Airbus Defence and Space

Recherche en microgravité

Le projet spatial Geoflow II lancé par Ariane 5

L’expérience Geoflow II qui s’apprête à rejoindre la Station spatiale internationale (ISS) à bord de l'ATV-2 Johannes Kepler devrait améliorer la compréhension des courants intrinsèques du manteau de la Terre. Les recherches menées à bord de l’ISS permettront aux scientifiques d’affiner les méthodes de calcul grâce auxquelles ils appréhendent les processus à l’œuvre à l’intérieur du manteau terrestre qui sont à l’origine de l’activité volcanique, de la tectonique des plaques, mais aussi des séismes. Airbus Defence and Space a mis au point Geoflow II pour le compte de l’Agence spatiale européenne (ESA).

Le conteneur de Geoflow II © Airbus Defence and Space
Le conteneur de Geoflow II © Airbus Defence and Space

Après la première mission à destination de l’ISS en 2008, le modèle de vol de Geoflow a été modifié par Airbus Defence and Space en 2009 et 2010, afin de conduire des expériences à d’autres buts scientifiques. A la différence de Geoflow I, l’objectif consiste à présent à étudier les courants intrinsèques du manteau de la Terre. Les recherches menées à bord de l’ISS permettront aux scientifiques d’affiner les méthodes de calcul grâce auxquelles ils appréhendent les processus à l’œuvre à l’intérieur du manteau terrestre qui sont à l’origine de l’activité volcanique, de la tectonique des plaques, mais aussi des séismes.

Sous la direction de l’Université de Cottbus en Allemagne, les scientifiques étudieront un fluide mielleux injecté entre deux coques sphériques de températures différentes. La gravité et la rotation de la Terre seront simulées par la centrifugation du fluide et l’application d’une haute tension.

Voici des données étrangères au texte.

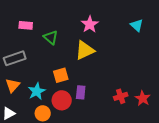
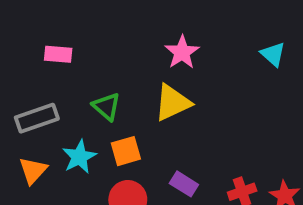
green triangle: (51, 37) -> (107, 107), moved
cyan star: (37, 91) -> (79, 157), moved
purple rectangle: (81, 92) -> (184, 184), moved, turned -64

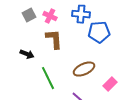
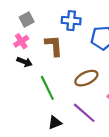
blue cross: (81, 14) -> (71, 21), moved
pink cross: (50, 16) -> (21, 41), moved, turned 32

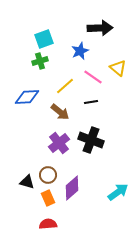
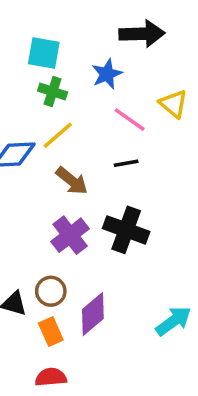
cyan square: (44, 39) -> (44, 53), turned 30
green cross: (40, 61) -> (53, 92), moved, turned 35
yellow line: (65, 86) -> (58, 135), moved

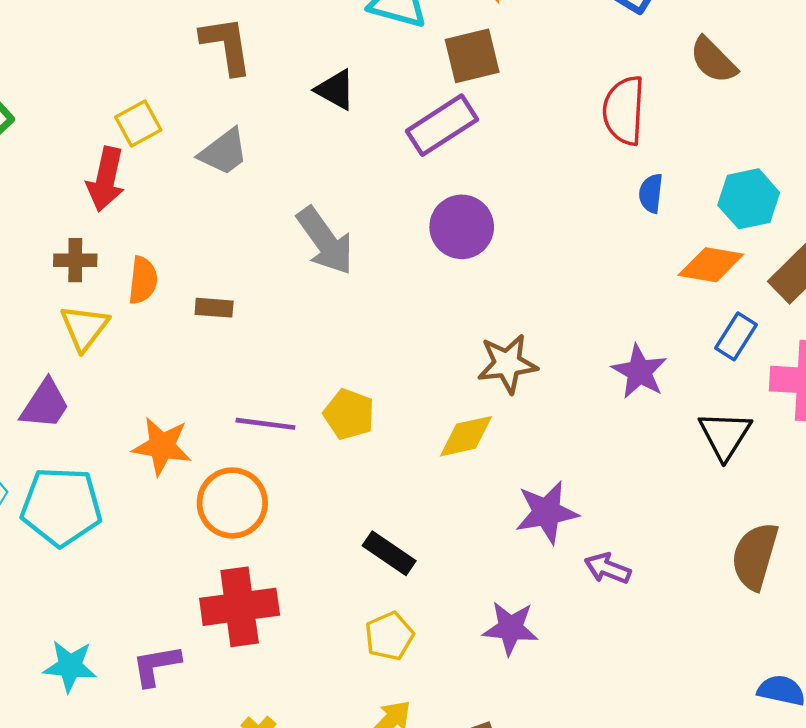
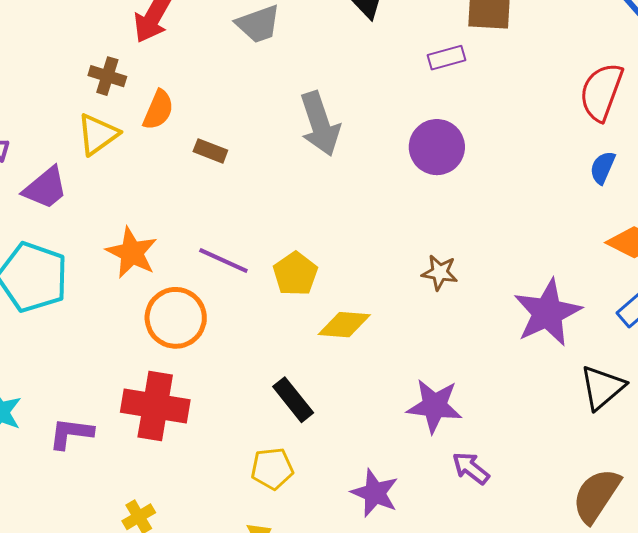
purple rectangle: (442, 125) -> (446, 58), size x0.6
brown star: (507, 364) -> (440, 272), size x0.7
purple star: (639, 372) -> (547, 313), size x1.4
yellow diamond: (466, 436) -> (344, 325), moved

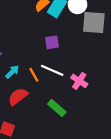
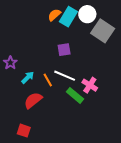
gray square: (94, 23) -> (103, 31), turned 30
green rectangle: (57, 108) -> (75, 95), moved

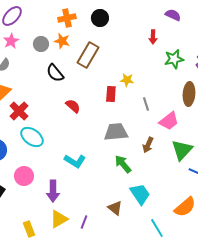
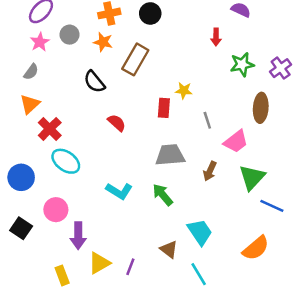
gray circle: (41, 44) -> (70, 35), moved
green arrow: (123, 164) -> (163, 195), moved
purple arrow: (53, 191) -> (78, 236), moved
cyan line: (157, 228) -> (199, 274), moved

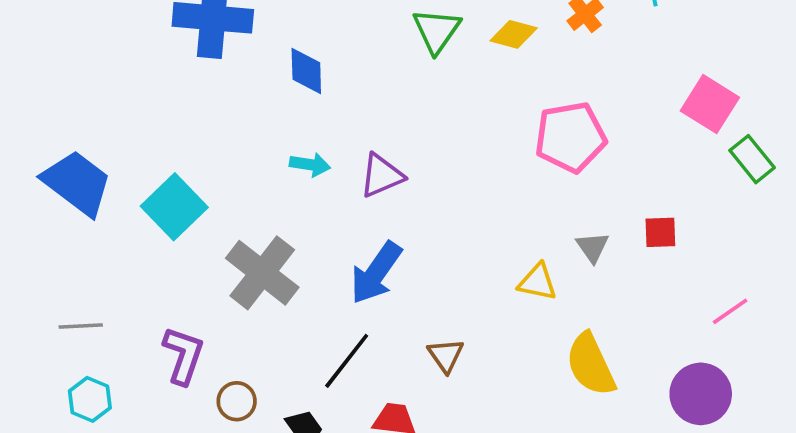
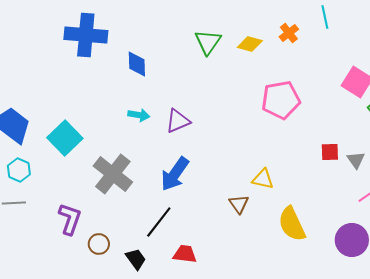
gray triangle: (592, 247) -> (356, 160), moved
brown triangle: (446, 355) -> (239, 204), moved
cyan hexagon: (90, 399) -> (19, 170), moved

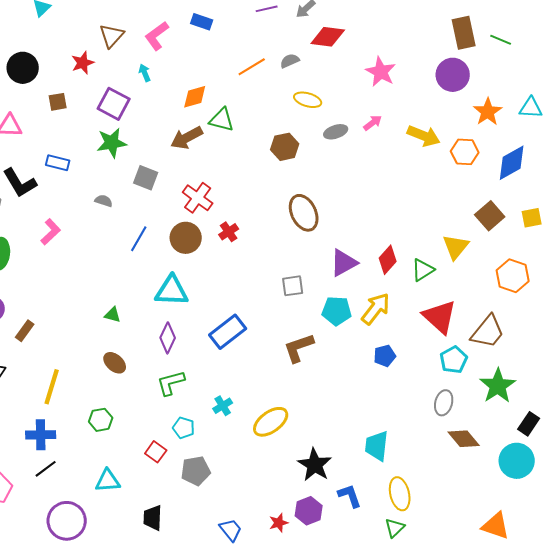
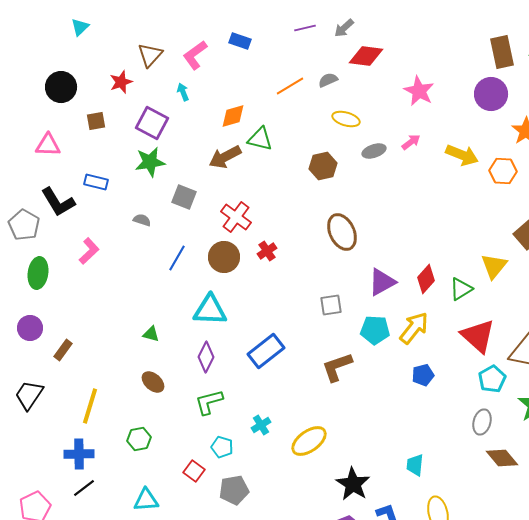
cyan trapezoid: (377, 446) -> (415, 465), size x0.7

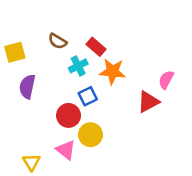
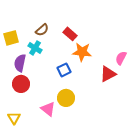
brown semicircle: (58, 41) -> (42, 30), turned -72
cyan cross: (78, 66) -> (35, 48), moved, turned -32
red circle: (69, 115) -> (21, 84), moved
yellow triangle: (31, 162) -> (14, 118), moved

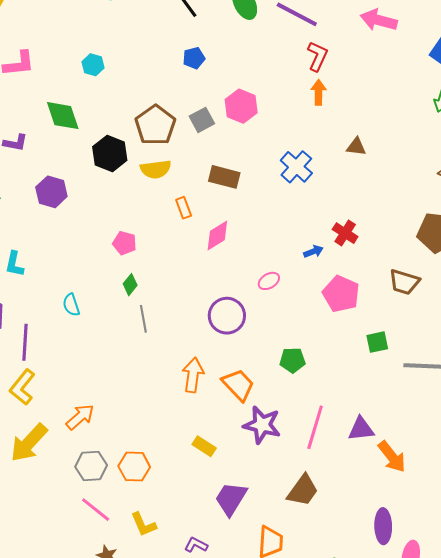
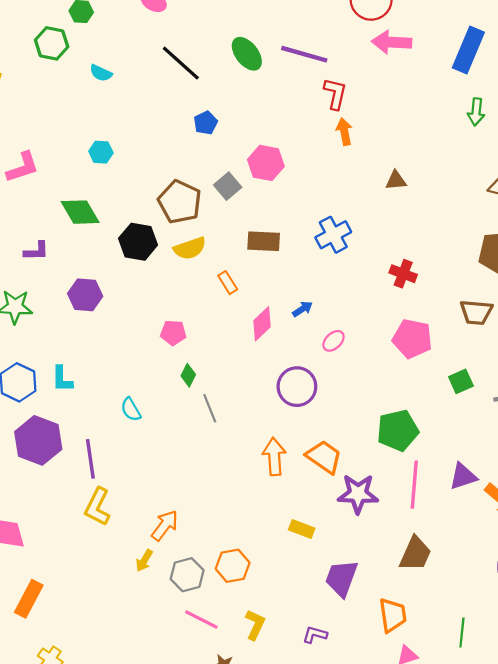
blue cross: (296, 167) -> (333, 235), moved, turned 32
pink diamond: (217, 236) -> (262, 324), moved
blue arrow: (313, 252) -> (302, 309), moved
green pentagon: (292, 360) -> (398, 430), moved, size x1.5
yellow arrow: (29, 443) -> (144, 561), moved, size x0.5
yellow L-shape: (144, 525) -> (255, 625), turned -120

Les courants de convection du fluide seront alors photographiés.

Cette expérience ne peut toutefois fonctionner que si les champs de force artificiels ne sont pas faussés par un champ gravitationnel réel. Les conditions de microgravité à bord de l’ISS constituent donc un terrain d’expérimentation idéal.

Les scientifiques espèrent ainsi que Geoflow II sera en mesure, dès mars 2011, de transmettre depuis l’espace les premiers résultats à l’Université technique Brandebourgeoise (BTU). Parallèlement, les préparatifs sont déjà en cours pour l’expérience Geoflow III, qui portera sur l’étude des courants atmosphériques circulant du pôle vers l’équateur.

 

Pour en savoir plus: Voir le dossier spécial (articles, interview, vidéos …) sur l’ATV-2 « Johannes Kepler »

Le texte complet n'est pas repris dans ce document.